Aku masih dengarkan Ad bercerita. Di balik itu, aku mulai mengerti. Dari kejadian hari ini dan kekhawatiran yang ada. Sepertinya candaan Ralina benar. Aku tidak ingin jauh darinya.

Aku dan Ad tumbuh bersama. Banyak waktu dihabiskan bersama. Kami tidak pernah lama berjauhan, sekalipun itu waktu libur dan akhir pekan. Aku mulai menerka. Jika kelak tidak bersamanya, bagaimana...?

"Gue yang sakit kenapa lo yang lemes. Mikirin apa sih?" Tanya Ad.

"Mikirin lo!"

"Boleh sih Ay, tapi jangan kelamaan. Bisa kebawa mimpi," katanya.

"Diiihhh...! Gue banyakin doa sebelum tidur."

"Nah! Bagus itu. Emang bener begitu," sahutnya. 

Saat tiba di area kompleks, aku temani Ad hingga ke pekarangan rumahnya.

"Udah sampai. Jangan main ke luar lagi ya dek. Makan, minum obatnya, terus istirahat. Jangan lupa siapkan mental dan hatimu," kataku sambil menepuk-nepuk bahunya.
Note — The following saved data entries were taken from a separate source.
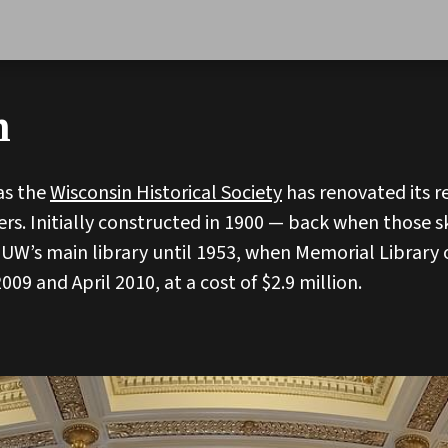
n
 as the
Wisconsin Historical Society
has renovated its r
rs. Initially constructed in 1900 — back when those s
 UW’s main library until 1953, when Memorial Librar
9 and April 2010, at a cost of $2.9 million.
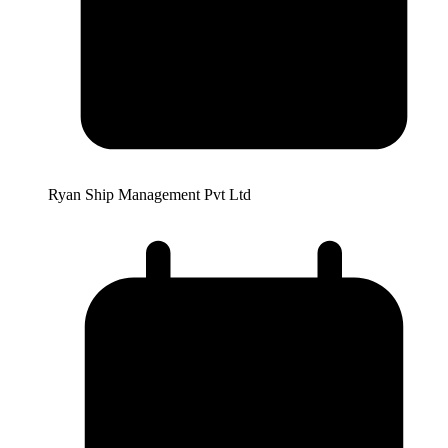
Ryan Ship Management Pvt Ltd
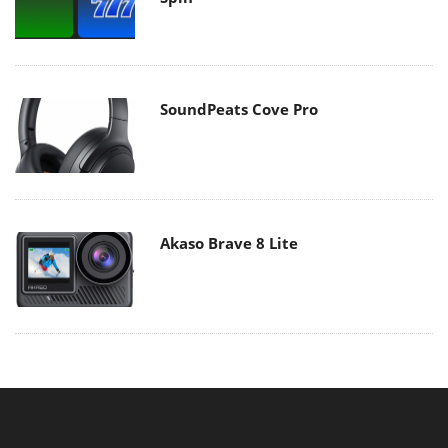
SoundPeats Cove Pro
Akaso Brave 8 Lite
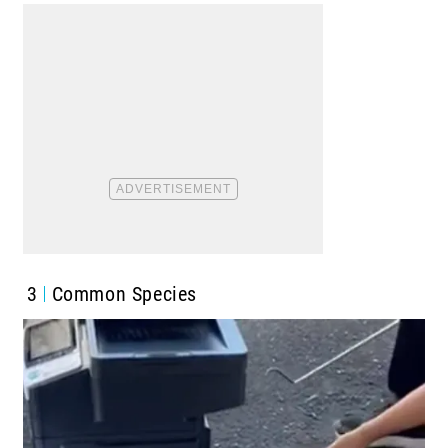
3
Common Species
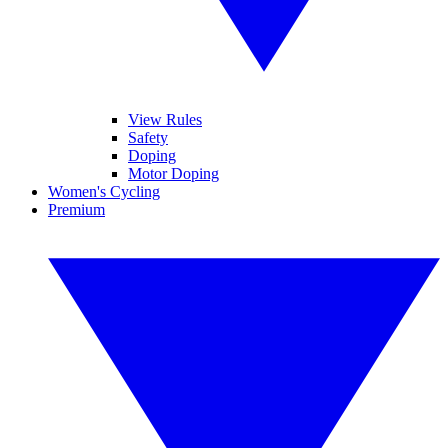
View Rules
Safety
Doping
Motor Doping
Women's Cycling
Premium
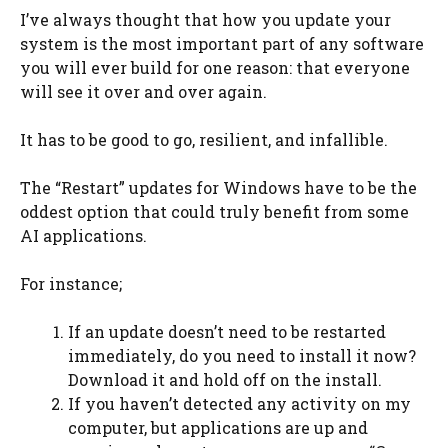
I’ve always thought that how you update your
system is the most important part of any software
you will ever build for one reason: that everyone
will see it over and over again.
It has to be good to go, resilient, and infallible.
The “Restart” updates for Windows have to be the
oddest option that could truly benefit from some
AI applications.
For instance;
If an update doesn’t need to be restarted
immediately, do you need to install it now?
Download it and hold off on the install.
If you haven’t detected any activity on my
computer, but applications are up and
"Iya Nenek! Makasih juga udah datang dan nganter sampai depan rumah," Ad tersenyum sambil menahan nyeri karena sudut bibirnya luka.

Baru saja hendak berbalik, Ad meraih tanganku dan menggenggamnya. Aku merasakan sesuatu di telapak tangan. Saat aku buka untuk melihatnya, ada dua bungkus permen rasa caramel.

"Buat ngemil di jalan," katanya.

"Makasih. Gue pulang yah. Assalamualaikum," aku melambaikan tangan.

"Walaikumsalam," dia membalasnya. Tetap berdiri di tempat yang sama saat aku menoleh. Aku masih bisa lihat sekilas senyumnya.